> Instructions to follow
Reproduce exactly, and only, the lines below from the one containing "Rendiconti 2012 Ardsu e Apt, sì da II" through the one containing "Üyeler No :47642".

> Recorded information
·····
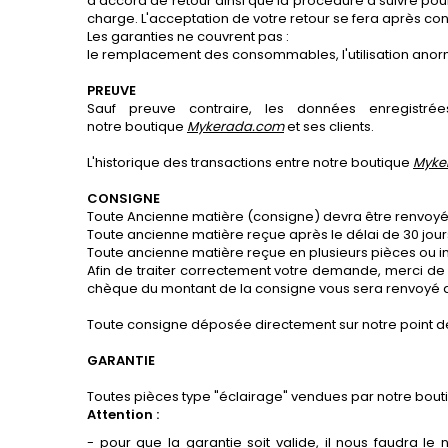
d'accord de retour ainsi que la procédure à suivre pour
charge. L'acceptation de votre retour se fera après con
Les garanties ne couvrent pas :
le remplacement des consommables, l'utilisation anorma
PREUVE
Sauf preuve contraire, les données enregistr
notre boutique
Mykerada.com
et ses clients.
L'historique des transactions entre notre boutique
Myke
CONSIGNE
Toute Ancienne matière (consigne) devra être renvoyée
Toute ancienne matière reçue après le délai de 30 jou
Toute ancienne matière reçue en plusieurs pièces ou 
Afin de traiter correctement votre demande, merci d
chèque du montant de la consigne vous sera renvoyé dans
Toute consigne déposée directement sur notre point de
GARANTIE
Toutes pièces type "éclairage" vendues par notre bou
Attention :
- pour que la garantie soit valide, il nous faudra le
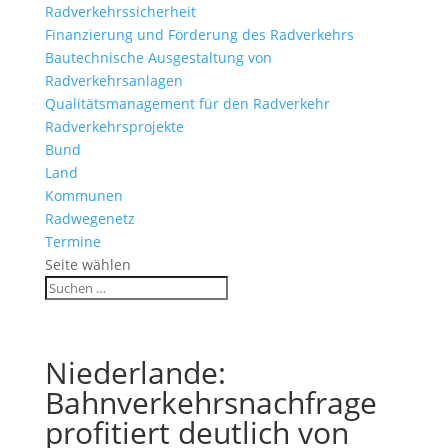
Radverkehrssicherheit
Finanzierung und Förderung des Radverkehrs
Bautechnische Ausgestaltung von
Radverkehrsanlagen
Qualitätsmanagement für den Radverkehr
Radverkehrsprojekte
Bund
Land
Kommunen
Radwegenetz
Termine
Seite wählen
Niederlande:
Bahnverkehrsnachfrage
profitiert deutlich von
·····
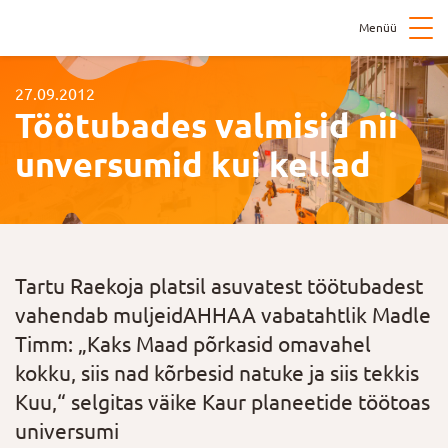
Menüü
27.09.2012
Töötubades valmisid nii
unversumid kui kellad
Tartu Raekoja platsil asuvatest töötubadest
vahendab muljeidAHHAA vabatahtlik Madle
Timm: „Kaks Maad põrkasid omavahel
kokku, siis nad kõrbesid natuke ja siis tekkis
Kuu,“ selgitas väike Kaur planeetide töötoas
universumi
·····
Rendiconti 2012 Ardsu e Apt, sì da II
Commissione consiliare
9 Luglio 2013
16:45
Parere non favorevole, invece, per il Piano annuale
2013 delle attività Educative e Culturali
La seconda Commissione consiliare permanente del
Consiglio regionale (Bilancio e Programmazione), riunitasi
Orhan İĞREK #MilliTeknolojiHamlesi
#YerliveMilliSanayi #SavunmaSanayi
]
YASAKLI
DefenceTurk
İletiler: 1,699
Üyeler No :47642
·····
> Answer to the problem
Rendiconti 2012 Ardsu e Apt, sì da II
Commissione consiliare
9 Luglio 2013
16:45
Parere non favorevole, invece, per il Piano annuale
2013 delle attività Educative e Culturali
La seconda Commissione consiliare permanente del
Consiglio regionale (Bilancio e Programmazione), riunitasi
Orhan İĞREK #MilliTeknolojiHamlesi
#YerliveMilliSanayi #SavunmaSanayi
]
YASAKLI
DefenceTurk
İletiler: 1,699
Üyeler No :47642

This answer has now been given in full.